(Stored data entries)
· · · ·

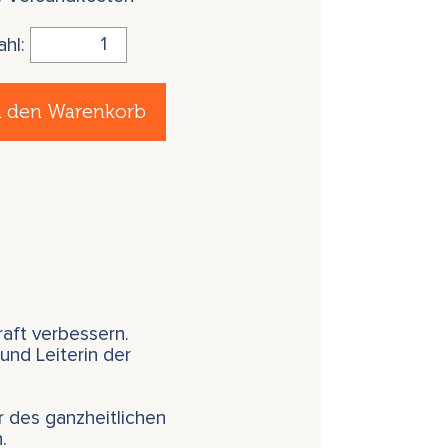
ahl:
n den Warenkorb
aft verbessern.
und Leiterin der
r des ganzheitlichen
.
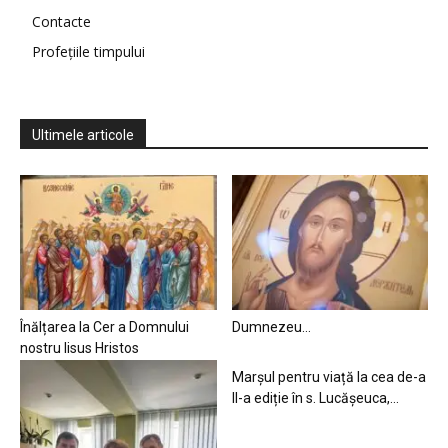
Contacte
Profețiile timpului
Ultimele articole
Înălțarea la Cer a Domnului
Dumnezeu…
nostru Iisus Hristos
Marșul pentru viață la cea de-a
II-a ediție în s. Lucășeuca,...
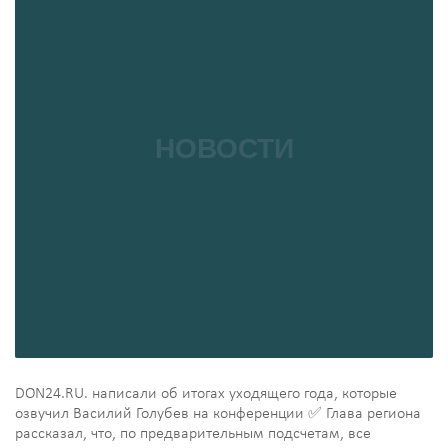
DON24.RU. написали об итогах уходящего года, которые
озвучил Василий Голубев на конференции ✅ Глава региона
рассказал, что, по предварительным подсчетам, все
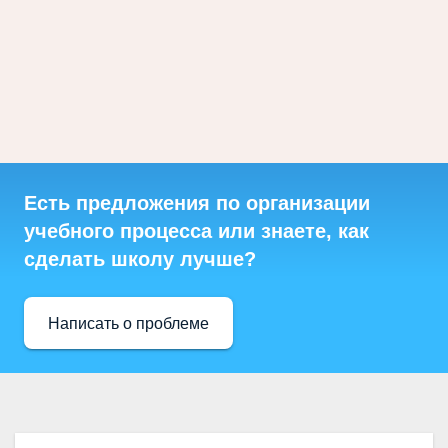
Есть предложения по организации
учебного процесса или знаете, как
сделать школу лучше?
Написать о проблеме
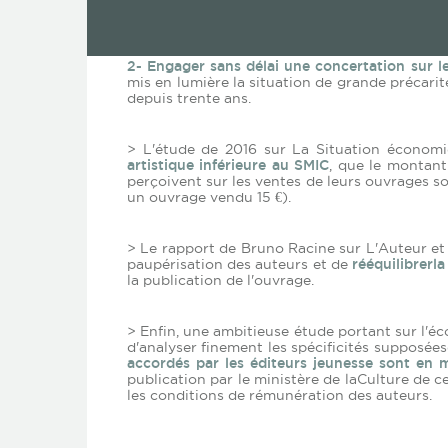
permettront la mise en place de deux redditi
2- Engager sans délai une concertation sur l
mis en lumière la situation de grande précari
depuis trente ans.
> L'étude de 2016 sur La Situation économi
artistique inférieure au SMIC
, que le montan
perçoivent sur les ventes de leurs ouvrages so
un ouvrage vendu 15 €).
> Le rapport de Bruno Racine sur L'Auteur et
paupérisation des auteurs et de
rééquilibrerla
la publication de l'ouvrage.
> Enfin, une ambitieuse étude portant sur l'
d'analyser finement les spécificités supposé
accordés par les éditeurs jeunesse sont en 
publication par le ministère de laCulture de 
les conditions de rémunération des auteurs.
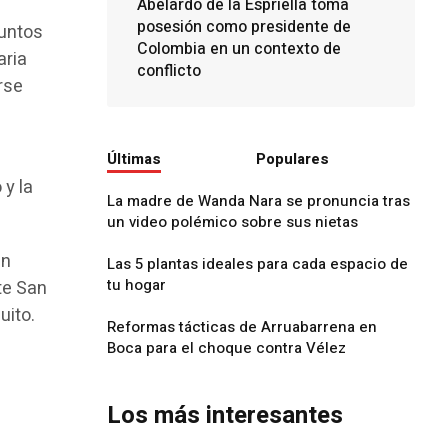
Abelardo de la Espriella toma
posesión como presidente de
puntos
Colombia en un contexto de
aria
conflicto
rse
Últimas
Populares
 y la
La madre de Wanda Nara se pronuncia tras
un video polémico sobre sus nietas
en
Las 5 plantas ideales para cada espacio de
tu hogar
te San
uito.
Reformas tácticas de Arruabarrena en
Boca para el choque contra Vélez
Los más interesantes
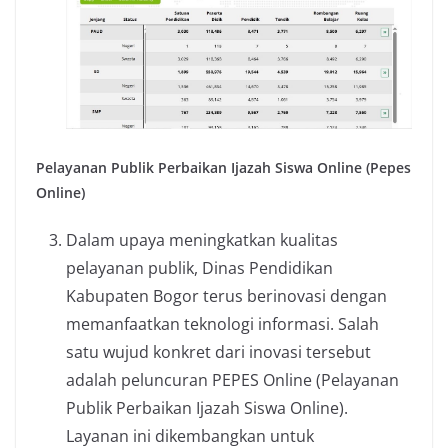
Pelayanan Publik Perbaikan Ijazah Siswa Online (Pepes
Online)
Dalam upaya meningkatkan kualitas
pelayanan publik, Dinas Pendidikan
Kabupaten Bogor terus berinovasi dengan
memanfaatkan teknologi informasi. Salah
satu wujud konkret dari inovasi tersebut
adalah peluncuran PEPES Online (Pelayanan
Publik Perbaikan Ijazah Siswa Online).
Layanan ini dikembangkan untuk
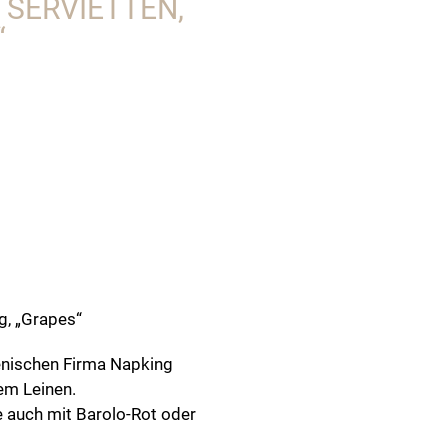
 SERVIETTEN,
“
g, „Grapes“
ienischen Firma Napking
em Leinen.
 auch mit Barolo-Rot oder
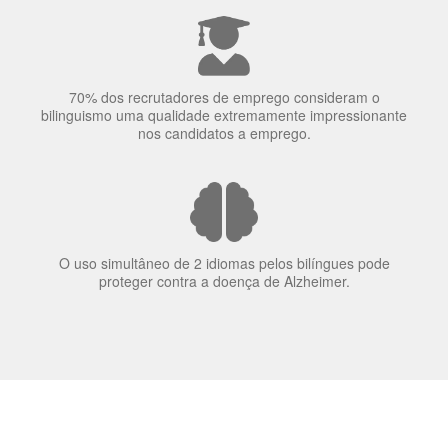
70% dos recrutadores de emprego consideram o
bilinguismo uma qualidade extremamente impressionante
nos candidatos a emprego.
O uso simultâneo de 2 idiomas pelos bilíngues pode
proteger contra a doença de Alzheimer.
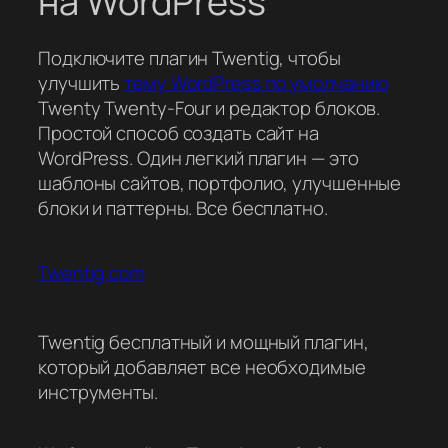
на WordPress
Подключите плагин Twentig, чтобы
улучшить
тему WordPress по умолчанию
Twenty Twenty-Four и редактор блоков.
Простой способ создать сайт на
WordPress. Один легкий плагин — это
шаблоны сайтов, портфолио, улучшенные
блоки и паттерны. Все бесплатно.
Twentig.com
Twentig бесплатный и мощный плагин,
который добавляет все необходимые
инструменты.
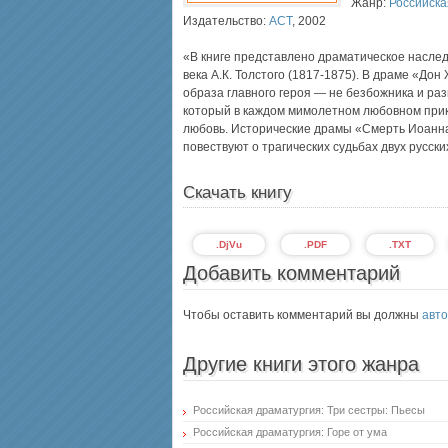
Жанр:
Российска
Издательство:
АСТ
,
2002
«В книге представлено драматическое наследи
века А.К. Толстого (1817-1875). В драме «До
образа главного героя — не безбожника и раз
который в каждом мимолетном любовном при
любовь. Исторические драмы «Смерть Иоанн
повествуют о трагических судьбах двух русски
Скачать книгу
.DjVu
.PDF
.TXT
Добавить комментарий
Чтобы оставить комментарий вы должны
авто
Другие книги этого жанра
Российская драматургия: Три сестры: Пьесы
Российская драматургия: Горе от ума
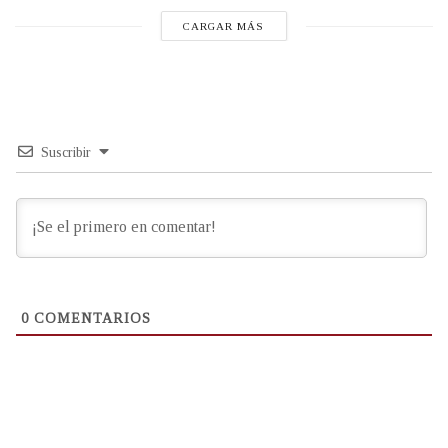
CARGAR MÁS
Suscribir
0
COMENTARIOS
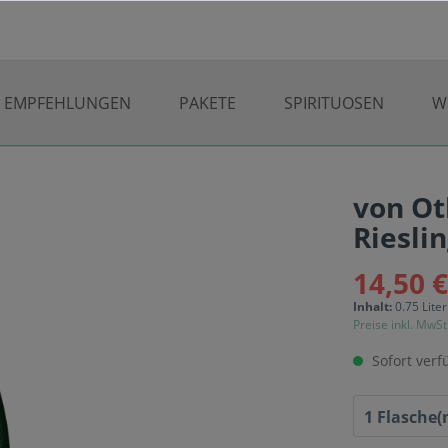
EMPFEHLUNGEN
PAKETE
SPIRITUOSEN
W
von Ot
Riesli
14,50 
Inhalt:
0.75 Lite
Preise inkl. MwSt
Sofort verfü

· · · ·

Please reproduce the entries above line by line, exactly, leaving out each image.

ahl:
n den Warenkorb
aft verbessern.
und Leiterin der
r des ganzheitlichen
.
Contacte
Profețiile timpului
Ultimele articole
Înălțarea la Cer a Domnului
Dumnezeu…
nostru Iisus Hristos
Marșul pentru viață la cea de-a
II-a ediție în s. Lucășeuca,...
DON24.RU. написали об итогах уходящего года, которые
озвучил Василий Голубев на конференции ✅ Глава региона
рассказал, что, по предварительным подсчетам, все
Есть предложения по организации
учебного процесса или знаете, как
сделать школу лучше?
Написать о проблеме
permettront la mise en place de deux redditi
2- Engager sans délai une concertation sur l
mis en lumière la situation de grande précari
depuis trente ans.
> L'étude de 2016 sur La Situation économi
artistique inférieure au SMIC
, que le montan
perçoivent sur les ventes de leurs ouvrages so
un ouvrage vendu 15 €).
> Le rapport de Bruno Racine sur L'Auteur et
paupérisation des auteurs et de
rééquilibrerla
la publication de l'ouvrage.
> Enfin, une ambitieuse étude portant sur l'
d'analyser finement les spécificités supposé
accordés par les éditeurs jeunesse sont en 
publication par le ministère de laCulture de 
les conditions de rémunération des auteurs.
Abelardo de la Espriella toma
posesión como presidente de
puntos
Colombia en un contexto de
aria
conflicto
rse
Últimas
Populares
 y la
La madre de Wanda Nara se pronuncia tras
un video polémico sobre sus nietas
en
Las 5 plantas ideales para cada espacio de
tu hogar
te San
uito.
Reformas tácticas de Arruabarrena en
Boca para el choque contra Vélez
Los más interesantes
Pelayanan Publik Perbaikan Ijazah Siswa Online (Pepes
Online)
Dalam upaya meningkatkan kualitas
pelayanan publik, Dinas Pendidikan
Kabupaten Bogor terus berinovasi dengan
memanfaatkan teknologi informasi. Salah
satu wujud konkret dari inovasi tersebut
adalah peluncuran PEPES Online (Pelayanan
Publik Perbaikan Ijazah Siswa Online).
Layanan ini dikembangkan untuk
 SERVIETTEN,
“
g, „Grapes“
ienischen Firma Napking
em Leinen.
 auch mit Barolo-Rot oder
70% dos recrutadores de emprego consideram o
bilinguismo uma qualidade extremamente impressionante
nos candidatos a emprego.
O uso simultâneo de 2 idiomas pelos bilíngues pode
proteger contra a doença de Alzheimer.
на WordPress
Подключите плагин Twentig, чтобы
улучшить
тему WordPress по умолчанию
Twenty Twenty-Four и редактор блоков.
Простой способ создать сайт на
WordPress. Один легкий плагин — это
шаблоны сайтов, портфолио, улучшенные
блоки и паттерны. Все бесплатно.
Twentig.com
Twentig бесплатный и мощный плагин,
который добавляет все необходимые
инструменты.
Жанр:
Российска
Издательство:
АСТ
,
2002
«В книге представлено драматическое наследи
века А.К. Толстого (1817-1875). В драме «До
образа главного героя — не безбожника и раз
который в каждом мимолетном любовном при
любовь. Исторические драмы «Смерть Иоанн
повествуют о трагических судьбах двух русски
Скачать книгу
.DjVu
.PDF
.TXT
Добавить комментарий
Чтобы оставить комментарий вы должны
авто
Другие книги этого жанра
Российская драматургия: Три сестры: Пьесы
Российская драматургия: Горе от ума
CARGAR MÁS
Suscribir
0
COMENTARIOS
EMPFEHLUNGEN
PAKETE
SPIRITUOSEN
W
von Ot
Riesli
14,50 
Inhalt:
0.75 Lite
Preise inkl. MwSt
Sofort verfü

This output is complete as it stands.